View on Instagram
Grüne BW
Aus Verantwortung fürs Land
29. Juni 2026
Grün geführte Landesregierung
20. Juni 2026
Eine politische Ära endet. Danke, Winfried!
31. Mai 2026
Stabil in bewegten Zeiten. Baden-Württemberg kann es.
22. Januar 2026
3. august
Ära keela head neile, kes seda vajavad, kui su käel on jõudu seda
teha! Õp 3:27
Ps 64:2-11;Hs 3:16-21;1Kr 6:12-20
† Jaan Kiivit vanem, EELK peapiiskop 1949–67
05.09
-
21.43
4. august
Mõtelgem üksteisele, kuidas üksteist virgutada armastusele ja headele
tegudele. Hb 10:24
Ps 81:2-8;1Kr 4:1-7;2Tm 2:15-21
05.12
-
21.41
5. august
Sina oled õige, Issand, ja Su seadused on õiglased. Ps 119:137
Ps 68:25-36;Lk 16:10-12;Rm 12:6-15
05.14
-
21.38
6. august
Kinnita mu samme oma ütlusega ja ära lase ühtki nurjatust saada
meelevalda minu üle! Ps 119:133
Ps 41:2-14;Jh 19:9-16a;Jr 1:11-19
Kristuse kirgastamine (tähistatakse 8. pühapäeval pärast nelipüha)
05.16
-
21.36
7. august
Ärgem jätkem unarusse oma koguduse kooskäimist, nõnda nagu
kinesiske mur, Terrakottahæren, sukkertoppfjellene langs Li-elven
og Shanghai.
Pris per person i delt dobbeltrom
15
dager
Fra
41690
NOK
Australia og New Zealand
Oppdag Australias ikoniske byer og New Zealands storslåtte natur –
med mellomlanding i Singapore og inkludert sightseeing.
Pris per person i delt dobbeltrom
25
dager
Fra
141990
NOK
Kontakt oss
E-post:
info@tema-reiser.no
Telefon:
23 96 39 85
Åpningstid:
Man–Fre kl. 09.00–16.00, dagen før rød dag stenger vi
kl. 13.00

● ● ● ● ● ● ●

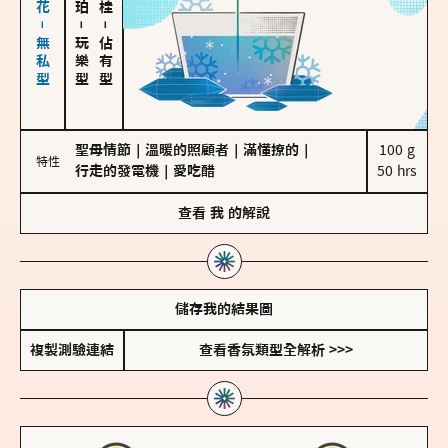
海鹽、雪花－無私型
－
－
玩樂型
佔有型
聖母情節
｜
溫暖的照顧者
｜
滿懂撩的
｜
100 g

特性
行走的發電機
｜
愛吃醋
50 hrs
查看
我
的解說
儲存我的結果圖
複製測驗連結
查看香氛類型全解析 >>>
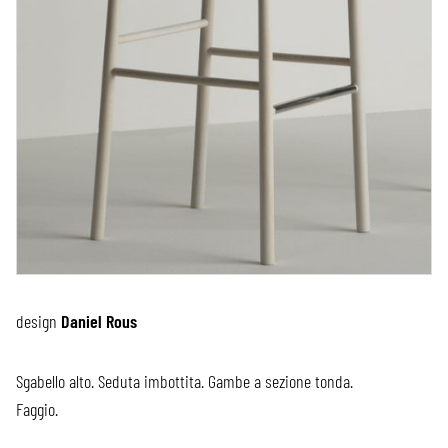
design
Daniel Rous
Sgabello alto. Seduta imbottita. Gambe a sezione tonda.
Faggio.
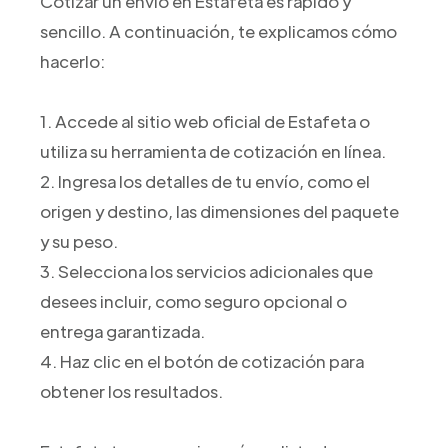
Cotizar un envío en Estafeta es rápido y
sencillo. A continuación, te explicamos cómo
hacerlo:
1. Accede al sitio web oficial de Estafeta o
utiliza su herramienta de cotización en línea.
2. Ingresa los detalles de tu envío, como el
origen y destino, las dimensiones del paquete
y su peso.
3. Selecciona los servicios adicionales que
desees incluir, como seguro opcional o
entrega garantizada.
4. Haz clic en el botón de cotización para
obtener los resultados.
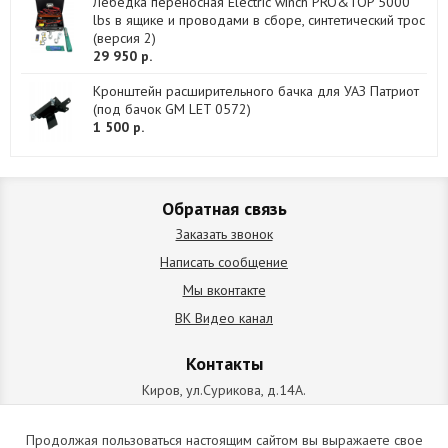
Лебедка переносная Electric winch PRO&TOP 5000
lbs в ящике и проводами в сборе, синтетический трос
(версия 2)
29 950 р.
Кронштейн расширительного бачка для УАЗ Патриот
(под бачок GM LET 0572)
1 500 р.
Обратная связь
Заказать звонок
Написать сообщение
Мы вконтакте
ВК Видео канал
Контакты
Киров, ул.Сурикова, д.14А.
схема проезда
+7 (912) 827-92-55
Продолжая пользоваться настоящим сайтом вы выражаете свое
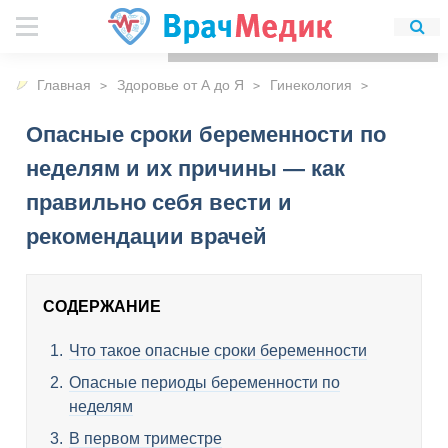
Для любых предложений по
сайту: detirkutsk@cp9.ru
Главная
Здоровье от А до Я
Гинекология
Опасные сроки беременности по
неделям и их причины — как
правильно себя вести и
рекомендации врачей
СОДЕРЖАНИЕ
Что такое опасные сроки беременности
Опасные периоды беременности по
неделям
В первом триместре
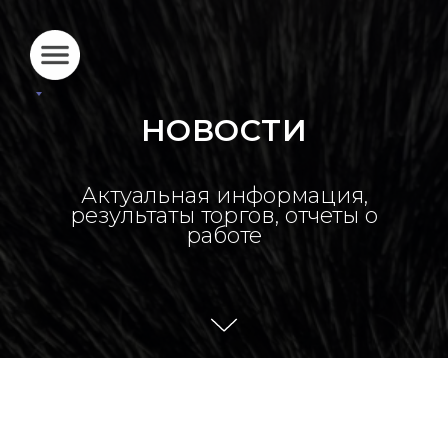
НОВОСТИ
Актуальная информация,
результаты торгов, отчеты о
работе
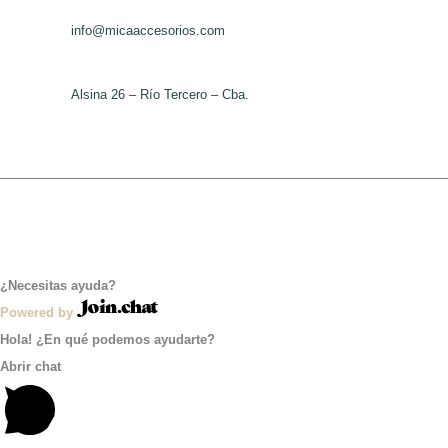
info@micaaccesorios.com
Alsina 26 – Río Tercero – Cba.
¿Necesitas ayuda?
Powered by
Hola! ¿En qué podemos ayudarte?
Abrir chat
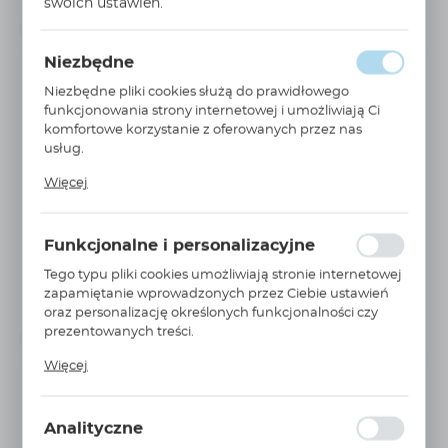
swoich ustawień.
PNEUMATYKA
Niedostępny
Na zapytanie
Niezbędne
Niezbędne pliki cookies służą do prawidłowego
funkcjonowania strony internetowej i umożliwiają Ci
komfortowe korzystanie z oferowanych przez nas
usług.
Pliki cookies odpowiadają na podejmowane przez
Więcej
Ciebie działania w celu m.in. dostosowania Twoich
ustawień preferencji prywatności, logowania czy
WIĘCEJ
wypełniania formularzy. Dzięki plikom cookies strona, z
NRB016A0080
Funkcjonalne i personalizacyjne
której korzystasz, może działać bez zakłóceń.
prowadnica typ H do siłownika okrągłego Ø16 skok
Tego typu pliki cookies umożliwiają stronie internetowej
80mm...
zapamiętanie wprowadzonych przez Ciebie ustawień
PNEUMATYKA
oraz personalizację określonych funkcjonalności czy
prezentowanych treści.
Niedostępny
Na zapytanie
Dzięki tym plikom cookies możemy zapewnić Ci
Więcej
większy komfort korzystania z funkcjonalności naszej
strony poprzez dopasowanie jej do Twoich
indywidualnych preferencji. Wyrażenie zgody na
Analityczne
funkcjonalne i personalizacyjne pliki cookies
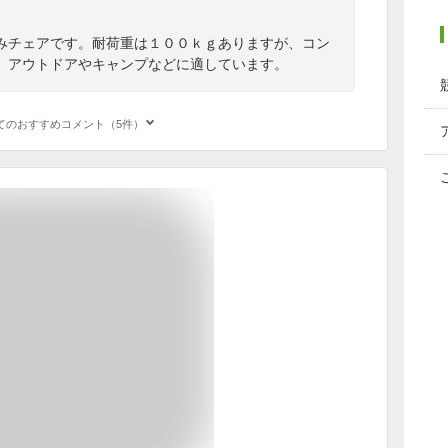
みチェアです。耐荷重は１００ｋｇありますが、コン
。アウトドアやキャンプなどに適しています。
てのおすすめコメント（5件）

● ● ● ● ● ● ●

● PROBLEM:
The lines to return are those holding the string "ustawień" anywhere in the listing above.

● TASK SOLUTION:
swoich ustawień.
ustawień preferencji prywatności, logowania czy
zapamiętanie wprowadzonych przez Ciebie ustawień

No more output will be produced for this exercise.